Your task
Set the material down again exactly, line by line, skipping each picture.

Stored data
* * * *
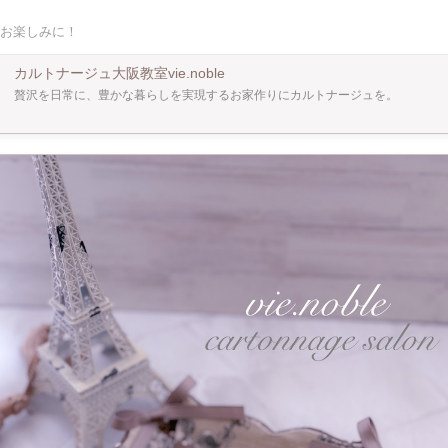
お楽しみに！
カルトナージュ大阪教室vie.noble
贅沢を日常に、豊かな暮らしを実現するお家作りにカルトナージュを。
* * * *
The answer
お楽しみに！
カルトナージュ大阪教室vie.noble
贅沢を日常に、豊かな暮らしを実現するお家作りにカルトナージュを。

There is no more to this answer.